La decisión más trascendente para la historia humana tomada por Gorbachov fue la de dejar de imponer el dominio soviético y su modelo económico y social a los países de Europa central y oriental que le había correspondido en el reparto geoestratégico de la posguerra. Como castillo de naipes, el muro de Berlín se vino abajo y tras de él cayeron una a una las tiranías de las pretendidas democracias populares, que no eran ni lo uno ni lo otro. Después de las escenas esperanzadoras de los berlineses de ambos lados de la ciudad destruyendo con picos, palas y martillos el ominoso cerco construido desde 1961, vimos en directo y a todo color la sangrienta ejecución del dictador rumano Ceausescu y su esposa, la revolución de terciopelo de Checoslovaquia, la transición húngara y el triunfo final de Solidaridad en Polonia.

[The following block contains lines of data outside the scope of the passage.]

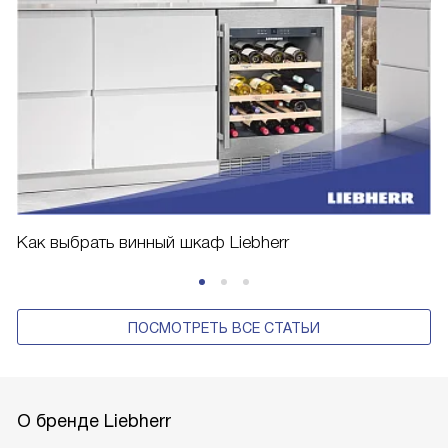
Как выбрать винный шкаф Liebherr
ПОСМОТРЕТЬ ВСЕ СТАТЬИ
О бренде Liebherr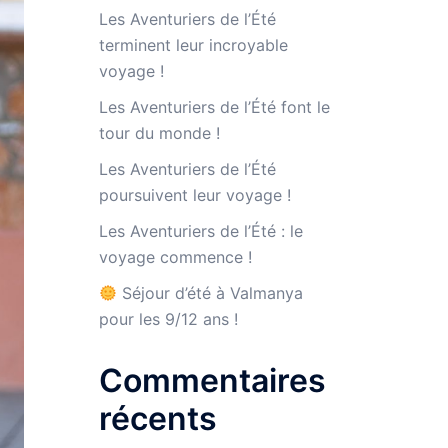
Les Aventuriers de l’Été
terminent leur incroyable
voyage !
Les Aventuriers de l’Été font le
tour du monde !
Les Aventuriers de l’Été
poursuivent leur voyage !
Les Aventuriers de l’Été : le
voyage commence !
Séjour d’été à Valmanya
pour les 9/12 ans !
Commentaires
récents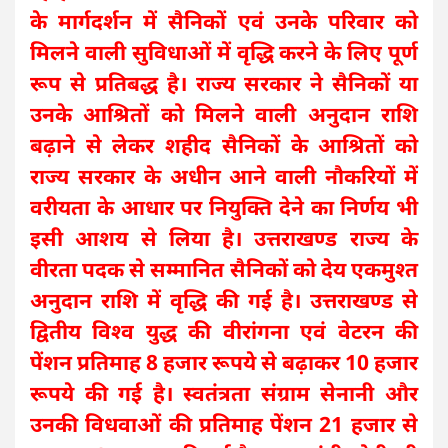
के मार्गदर्शन में सैनिकों एवं उनके परिवार को
मिलने वाली सुविधाओं में वृद्धि करने के लिए पूर्ण
रूप से प्रतिबद्ध है। राज्य सरकार ने सैनिकों या
उनके आश्रितों को मिलने वाली अनुदान राशि
बढ़ाने से लेकर शहीद सैनिकों के आश्रितों को
राज्य सरकार के अधीन आने वाली नौकरियों में
वरीयता के आधार पर नियुक्ति देने का निर्णय भी
इसी आशय से लिया है। उत्तराखण्ड राज्य के
वीरता पदक से सम्मानित सैनिकों को देय एकमुश्त
अनुदान राशि में वृद्धि की गई है। उत्तराखण्ड से
द्वितीय विश्व युद्ध की वीरांगना एवं वेटरन की
पेंशन प्रतिमाह 8 हजार रूपये से बढ़ाकर 10 हजार
रूपये की गई है। स्वतंत्रता संग्राम सेनानी और
उनकी विधवाओं की प्रतिमाह पेंशन 21 हजार से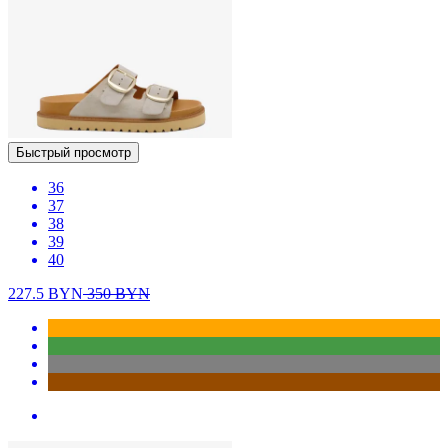
Быстрый просмотр
36
37
38
39
40
227.5
BYN
350
BYN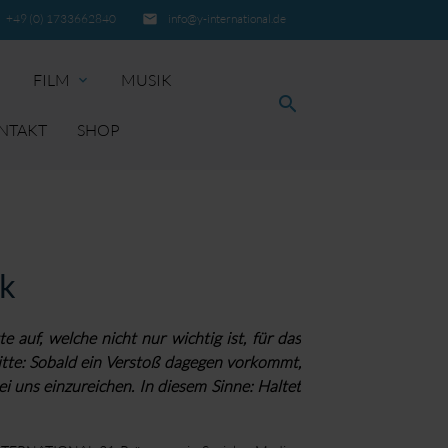
+49 (0) 1733662840
email
info@y-international.de
FILM
MUSIK
re
expand_more
search
NTAKT
SHOP
SUCHEN
k
e auf, welche nicht nur wichtig ist, für das
itte: Sobald ein Verstoß dagegen vorkommt,
i uns einzureichen. In diesem Sinne: Haltet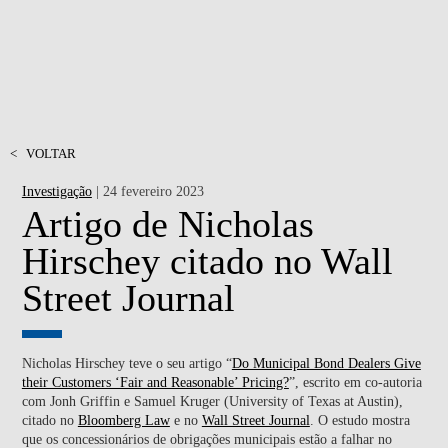
<
VOLTAR
Investigação
| 24 fevereiro 2023
Artigo de Nicholas
Hirschey citado no Wall
Street Journal
Nicholas Hirschey teve o seu artigo “
Do Municipal Bond Dealers Give
their Customers ‘Fair and Reasonable’ Pricing?
”, escrito em co-autoria
com Jonh Griffin e Samuel Kruger (University of Texas at Austin),
citado no
Bloomberg Law
e no
Wall Street Journal
. O estudo mostra
que os concessionários de obrigações municipais estão a falhar no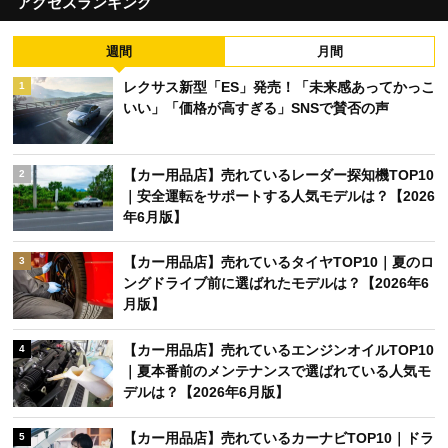
アクセスランキング
週間
月間
レクサス新型「ES」発売！「未来感あってかっこ
1
いい」「価格が高すぎる」SNSで賛否の声
【カー用品店】売れているレーダー探知機TOP10
2
｜安全運転をサポートする人気モデルは？【2026
年6月版】
【カー用品店】売れているタイヤTOP10｜夏のロ
3
ングドライブ前に選ばれたモデルは？【2026年6
月版】
【カー用品店】売れているエンジンオイルTOP10
4
｜夏本番前のメンテナンスで選ばれている人気モ
デルは？【2026年6月版】
【カー用品店】売れているカーナビTOP10｜ドラ
5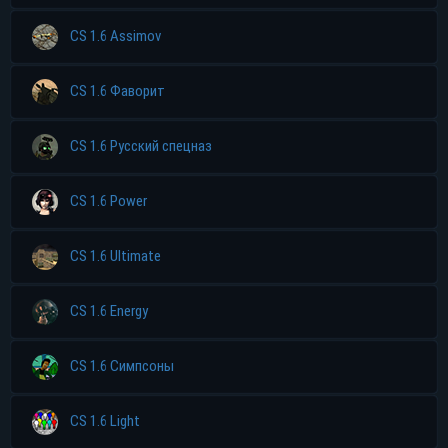
CS 1.6 Assimov
CS 1.6 Фаворит
CS 1.6 Русский спецназ
CS 1.6 Power
CS 1.6 Ultimate
CS 1.6 Energy
CS 1.6 Симпсоны
CS 1.6 Light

Era el final del turbulento Siglo 20 y la ilusión volvía a nublar la vista de los optimistas. Sin embargo, el colapso soviético no fue tan promisorio como la ilusión del imparable avance de la democracia que se creó con las transiciones del este europeo. Lo de la URSS fue un colapso descomunal: un intento de golpe de Estado fallido, detenido por una sociedad que ya no estaba dispuesta a dar marcha atrás, pero que no le reconocía nada a quien había desatado los nudos autocráticos. Gorbachov, humillado, acabó por renunciar y declaró disuelta a la Unión Soviética.
Tres décadas después, el panorama es desolador. Si bien en algunos países liberados entonces la democracia parece avanzar, en otros, como Hungría y Polonia el retroceso es evidente. Pero donde el desastre es mayor es en las ruinas de lo que fue aquel gran Estado plurinacional concebido por Stalin. En su parte asiática, los países desprendidos de la URSS son satrapías post soviéticas dirigidas por tiranuelos formados en la escuela de cuadros del estalinismo, mientras que en el frente europeo los desgarros del abrupto final del imperio han producido la inicua guerra contra Ucrania.
El antiguo centro imperial, la “Rusia eterna”, atrapada en su trayectoria histórica, acabó por producir un nuevo autócrata depredador en una economía extractora de rentas con rasgos de capitalismo salvaje, lejos, muy lejos del proyecto reformista y tolerante de Gorbachov, quien acabó arrasado por la historia, al margen del rumbo que tomó el mundo cuando se hizo evidente que el fin de la Guerra Fría no había sido el fin de la historia. De ahí que le quede tan bien aquel título de héroe de la retirada acuñado por Hans Magnus Enzensberger.